**What you will do**
Using the records below, transcribe word for word the stretch from the line that contains "to Add Them to" through the line that contains "Pairings and the", both end lines included, and nothing else.
____________________
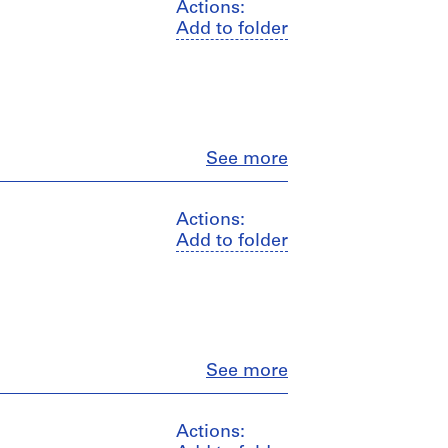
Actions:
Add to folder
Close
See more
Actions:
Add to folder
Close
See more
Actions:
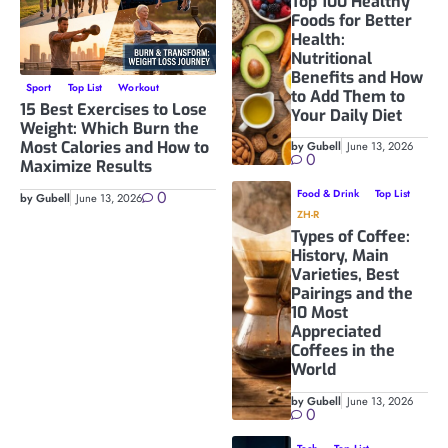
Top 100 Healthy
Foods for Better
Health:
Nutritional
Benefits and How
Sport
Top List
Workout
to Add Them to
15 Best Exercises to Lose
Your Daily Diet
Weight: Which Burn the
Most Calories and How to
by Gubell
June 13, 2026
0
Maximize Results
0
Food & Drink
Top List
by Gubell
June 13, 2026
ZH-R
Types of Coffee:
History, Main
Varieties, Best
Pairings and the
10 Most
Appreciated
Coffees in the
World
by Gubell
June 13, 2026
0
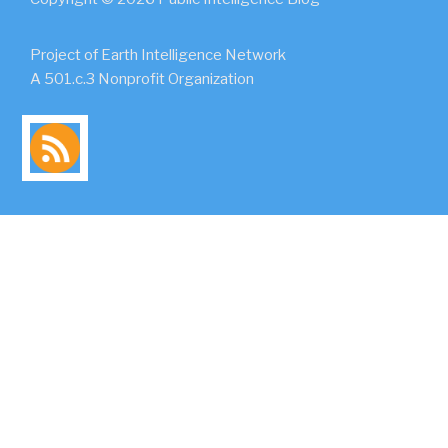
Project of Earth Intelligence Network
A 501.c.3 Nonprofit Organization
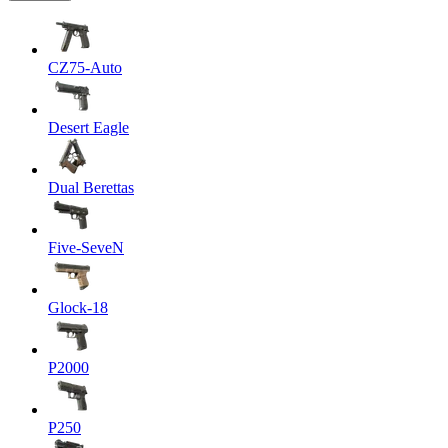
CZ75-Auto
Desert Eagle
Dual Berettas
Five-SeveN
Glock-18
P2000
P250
____________________
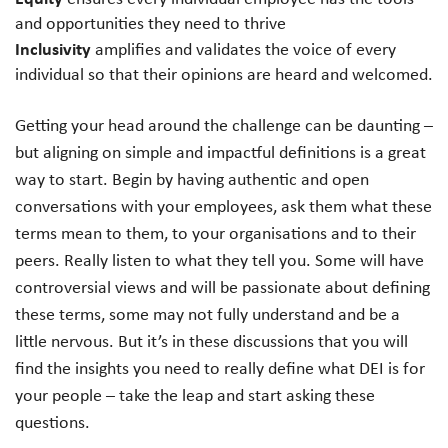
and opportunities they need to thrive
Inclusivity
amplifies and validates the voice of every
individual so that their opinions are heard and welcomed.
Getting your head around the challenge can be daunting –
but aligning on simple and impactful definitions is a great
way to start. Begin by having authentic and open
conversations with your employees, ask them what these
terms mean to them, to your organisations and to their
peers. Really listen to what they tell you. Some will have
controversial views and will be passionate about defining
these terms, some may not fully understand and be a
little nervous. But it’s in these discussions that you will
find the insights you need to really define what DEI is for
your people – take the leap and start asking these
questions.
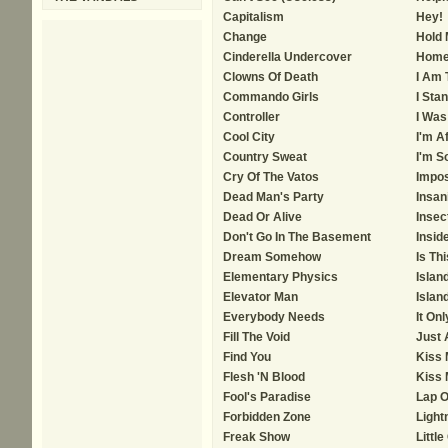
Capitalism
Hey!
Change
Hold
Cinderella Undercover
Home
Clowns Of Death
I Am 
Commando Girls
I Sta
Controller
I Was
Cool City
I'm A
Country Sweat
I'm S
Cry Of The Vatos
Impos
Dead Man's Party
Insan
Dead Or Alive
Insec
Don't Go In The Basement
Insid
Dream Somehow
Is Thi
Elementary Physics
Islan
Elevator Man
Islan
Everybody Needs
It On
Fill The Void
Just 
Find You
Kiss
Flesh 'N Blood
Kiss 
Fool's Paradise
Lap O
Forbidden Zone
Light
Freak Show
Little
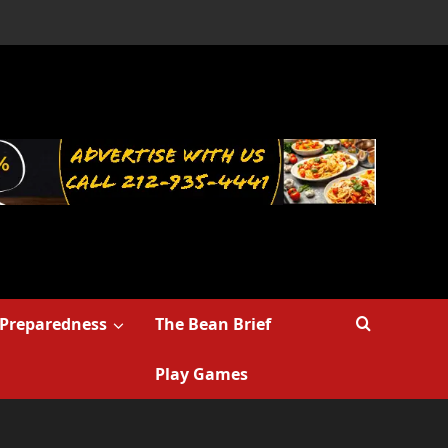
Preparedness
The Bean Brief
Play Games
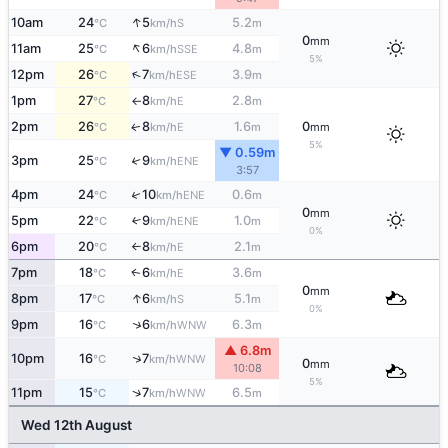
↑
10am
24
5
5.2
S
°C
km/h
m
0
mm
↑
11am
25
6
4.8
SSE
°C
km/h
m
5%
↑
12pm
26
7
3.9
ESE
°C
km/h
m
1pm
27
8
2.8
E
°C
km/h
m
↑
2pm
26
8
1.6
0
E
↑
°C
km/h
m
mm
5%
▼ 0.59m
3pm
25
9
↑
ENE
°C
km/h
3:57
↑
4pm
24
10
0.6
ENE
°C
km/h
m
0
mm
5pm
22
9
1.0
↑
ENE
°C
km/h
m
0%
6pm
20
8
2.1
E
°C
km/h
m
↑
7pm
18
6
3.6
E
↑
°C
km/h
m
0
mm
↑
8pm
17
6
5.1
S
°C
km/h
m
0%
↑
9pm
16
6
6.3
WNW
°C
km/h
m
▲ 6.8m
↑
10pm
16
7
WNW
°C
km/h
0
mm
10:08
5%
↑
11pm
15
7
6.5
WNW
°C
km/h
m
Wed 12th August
____________________
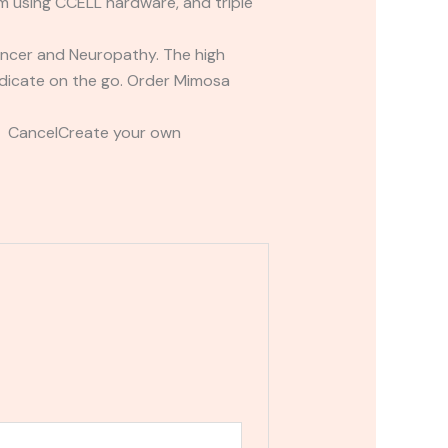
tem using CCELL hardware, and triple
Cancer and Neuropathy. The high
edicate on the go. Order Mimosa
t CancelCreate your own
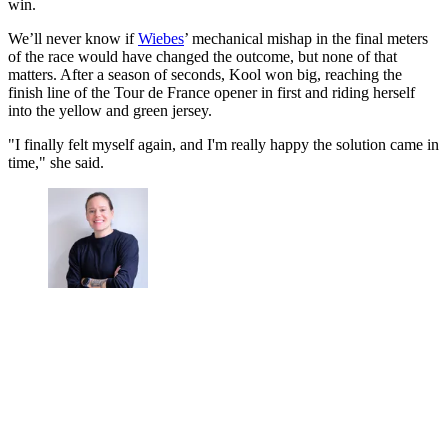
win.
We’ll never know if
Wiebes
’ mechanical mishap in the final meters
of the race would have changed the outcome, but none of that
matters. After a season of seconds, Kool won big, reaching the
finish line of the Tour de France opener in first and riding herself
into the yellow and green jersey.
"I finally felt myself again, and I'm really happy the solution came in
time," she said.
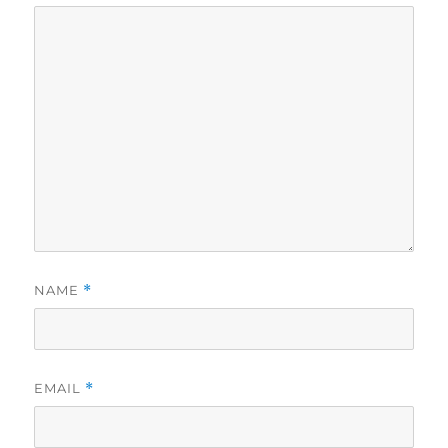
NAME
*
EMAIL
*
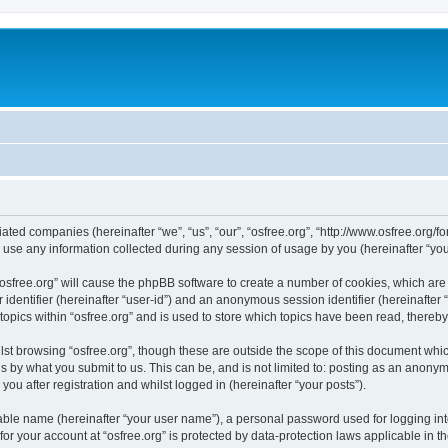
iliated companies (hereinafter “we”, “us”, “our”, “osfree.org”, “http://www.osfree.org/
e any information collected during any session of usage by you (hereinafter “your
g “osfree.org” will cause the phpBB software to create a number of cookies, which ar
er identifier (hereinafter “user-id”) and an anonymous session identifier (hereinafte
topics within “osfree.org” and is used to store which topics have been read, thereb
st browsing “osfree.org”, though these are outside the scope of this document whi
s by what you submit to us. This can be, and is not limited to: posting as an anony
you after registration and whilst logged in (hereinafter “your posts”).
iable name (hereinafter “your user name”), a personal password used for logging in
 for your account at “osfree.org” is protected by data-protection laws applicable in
____________________
**Answer box**
to Add Them to
15 Best Exercises to Lose
Your Daily Diet
Weight: Which Burn the
Most Calories and How to
by Gubell
June 13, 2026
0
Maximize Results
0
Food & Drink
Top List
by Gubell
June 13, 2026
ZH-R
Types of Coffee:
History, Main
Varieties, Best
Pairings and the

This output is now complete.